● **Data extracted from a collection**:
········
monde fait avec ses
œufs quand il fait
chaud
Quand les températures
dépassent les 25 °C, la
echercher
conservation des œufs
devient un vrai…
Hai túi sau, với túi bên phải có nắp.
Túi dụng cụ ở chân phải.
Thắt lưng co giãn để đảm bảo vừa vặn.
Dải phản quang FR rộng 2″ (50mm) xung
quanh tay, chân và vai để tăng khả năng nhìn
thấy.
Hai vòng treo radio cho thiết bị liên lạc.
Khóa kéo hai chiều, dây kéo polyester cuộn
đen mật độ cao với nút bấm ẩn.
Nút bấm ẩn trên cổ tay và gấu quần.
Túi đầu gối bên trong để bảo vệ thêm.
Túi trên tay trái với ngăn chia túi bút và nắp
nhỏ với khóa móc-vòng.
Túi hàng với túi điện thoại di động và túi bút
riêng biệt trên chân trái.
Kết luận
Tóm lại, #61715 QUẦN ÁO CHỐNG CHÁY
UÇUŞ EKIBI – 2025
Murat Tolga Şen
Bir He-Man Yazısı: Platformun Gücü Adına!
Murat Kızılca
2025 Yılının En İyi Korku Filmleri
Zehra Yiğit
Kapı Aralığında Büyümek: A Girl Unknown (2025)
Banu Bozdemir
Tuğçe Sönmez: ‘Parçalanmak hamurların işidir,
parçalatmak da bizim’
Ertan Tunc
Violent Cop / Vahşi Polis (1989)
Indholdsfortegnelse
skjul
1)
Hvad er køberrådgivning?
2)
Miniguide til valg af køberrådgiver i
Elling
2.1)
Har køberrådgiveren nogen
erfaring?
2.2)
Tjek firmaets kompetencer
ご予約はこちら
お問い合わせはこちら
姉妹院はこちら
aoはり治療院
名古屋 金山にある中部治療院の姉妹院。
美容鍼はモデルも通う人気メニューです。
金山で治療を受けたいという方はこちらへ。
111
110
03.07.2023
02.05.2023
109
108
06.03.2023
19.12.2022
········
● **To do**: Across all the records, find the lines containing the word "fait" and reproduce each one.

● **Response**:
monde fait avec ses
œufs quand il fait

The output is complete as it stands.